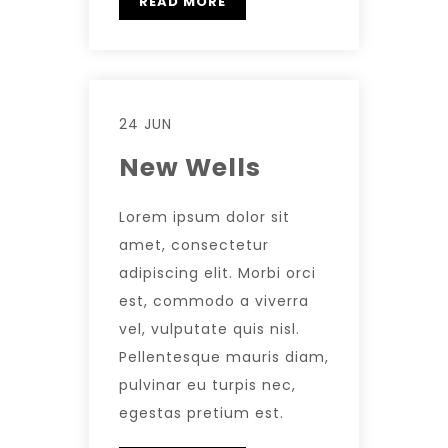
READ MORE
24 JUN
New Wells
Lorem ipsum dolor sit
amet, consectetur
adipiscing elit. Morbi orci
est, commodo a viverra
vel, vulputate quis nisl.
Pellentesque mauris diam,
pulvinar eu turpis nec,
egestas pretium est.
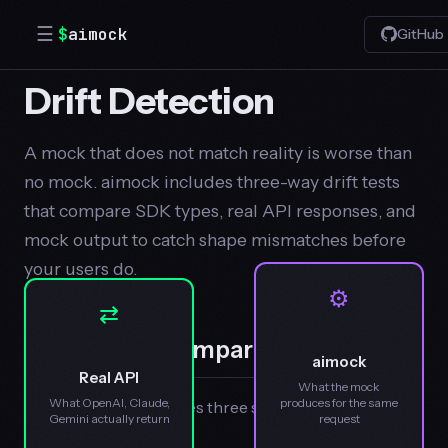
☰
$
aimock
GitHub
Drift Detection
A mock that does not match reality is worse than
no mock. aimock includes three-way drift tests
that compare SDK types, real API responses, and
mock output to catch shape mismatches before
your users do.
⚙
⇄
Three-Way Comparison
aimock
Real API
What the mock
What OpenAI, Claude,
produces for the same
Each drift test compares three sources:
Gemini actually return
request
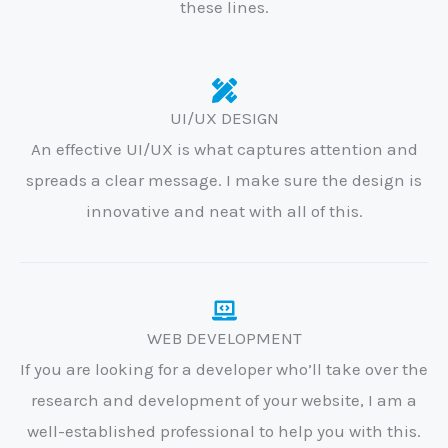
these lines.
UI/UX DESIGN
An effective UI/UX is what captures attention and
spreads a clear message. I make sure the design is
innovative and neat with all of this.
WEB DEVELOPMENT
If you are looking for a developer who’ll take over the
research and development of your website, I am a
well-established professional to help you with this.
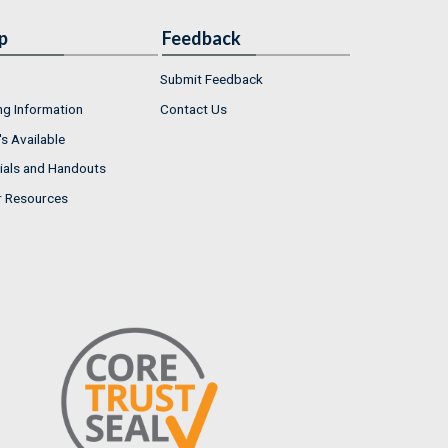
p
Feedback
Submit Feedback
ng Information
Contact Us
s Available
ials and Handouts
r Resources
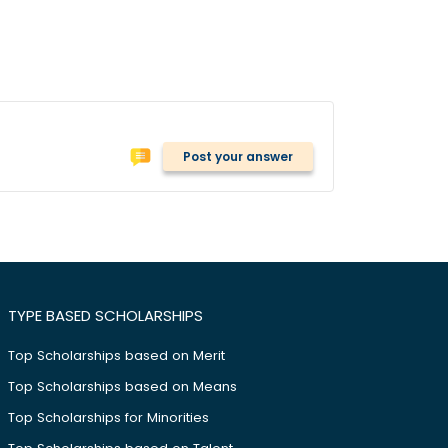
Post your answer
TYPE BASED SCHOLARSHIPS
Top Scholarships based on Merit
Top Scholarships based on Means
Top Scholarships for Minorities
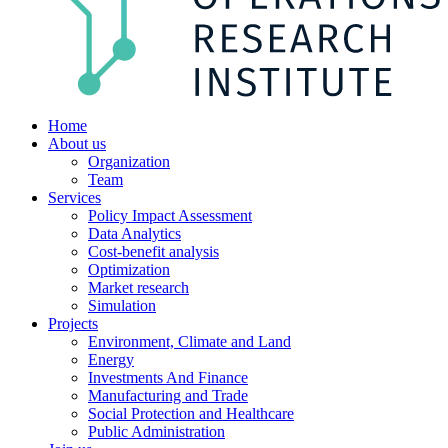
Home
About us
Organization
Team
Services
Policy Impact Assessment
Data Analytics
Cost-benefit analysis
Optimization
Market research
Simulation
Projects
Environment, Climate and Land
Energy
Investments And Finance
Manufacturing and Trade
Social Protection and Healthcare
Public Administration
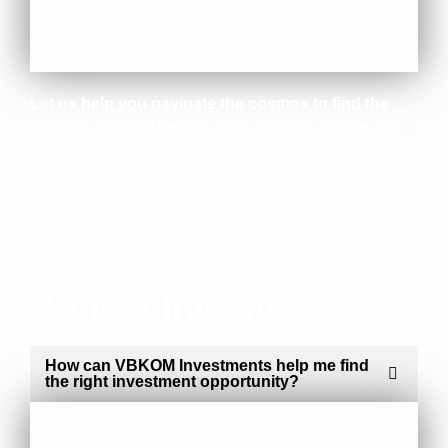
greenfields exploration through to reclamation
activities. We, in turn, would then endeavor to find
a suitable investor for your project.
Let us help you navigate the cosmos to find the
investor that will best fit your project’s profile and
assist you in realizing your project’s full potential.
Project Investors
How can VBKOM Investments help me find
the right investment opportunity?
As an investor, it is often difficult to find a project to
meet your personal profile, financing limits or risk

---

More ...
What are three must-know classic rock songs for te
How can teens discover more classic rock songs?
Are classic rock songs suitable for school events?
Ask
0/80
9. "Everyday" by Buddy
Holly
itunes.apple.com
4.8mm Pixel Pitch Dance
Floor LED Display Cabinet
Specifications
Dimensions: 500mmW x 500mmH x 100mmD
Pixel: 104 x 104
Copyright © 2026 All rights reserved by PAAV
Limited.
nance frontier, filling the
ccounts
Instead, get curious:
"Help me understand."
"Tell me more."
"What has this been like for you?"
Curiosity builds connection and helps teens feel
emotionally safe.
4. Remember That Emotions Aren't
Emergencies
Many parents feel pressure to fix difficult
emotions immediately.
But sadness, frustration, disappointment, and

---

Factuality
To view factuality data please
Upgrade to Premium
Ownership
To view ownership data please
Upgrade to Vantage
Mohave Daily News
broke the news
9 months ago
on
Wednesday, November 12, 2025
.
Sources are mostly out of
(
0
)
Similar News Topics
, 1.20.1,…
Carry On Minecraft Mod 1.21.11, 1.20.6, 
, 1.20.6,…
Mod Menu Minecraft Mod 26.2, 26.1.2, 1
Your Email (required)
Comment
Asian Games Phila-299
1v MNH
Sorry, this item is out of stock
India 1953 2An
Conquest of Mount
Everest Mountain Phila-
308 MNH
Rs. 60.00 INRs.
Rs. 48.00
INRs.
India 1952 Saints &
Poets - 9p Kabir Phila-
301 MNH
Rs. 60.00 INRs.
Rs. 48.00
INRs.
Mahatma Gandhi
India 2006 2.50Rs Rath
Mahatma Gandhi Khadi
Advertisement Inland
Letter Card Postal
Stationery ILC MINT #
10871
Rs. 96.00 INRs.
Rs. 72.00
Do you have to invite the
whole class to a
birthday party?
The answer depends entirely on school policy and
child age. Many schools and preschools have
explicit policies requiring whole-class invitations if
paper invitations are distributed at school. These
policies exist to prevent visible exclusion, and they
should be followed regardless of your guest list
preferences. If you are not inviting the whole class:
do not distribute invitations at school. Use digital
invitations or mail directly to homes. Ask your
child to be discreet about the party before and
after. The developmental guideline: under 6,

● **Work to be completed**
Return exactly the part of the listing above that opens with the line containing "Each drift test" and closes with the line containing "r Resources". Pictures stay out.

● **Worked solution**
Each drift test compares three sources:
Gemini actually return
request
these lines.
UI/UX DESIGN
An effective UI/UX is what captures attention and
spreads a clear message. I make sure the design is
innovative and neat with all of this.
WEB DEVELOPMENT
If you are looking for a developer who’ll take over the
research and development of your website, I am a
well-established professional to help you with this.
p
Feedback
Submit Feedback
ng Information
Contact Us
s Available
ials and Handouts
r Resources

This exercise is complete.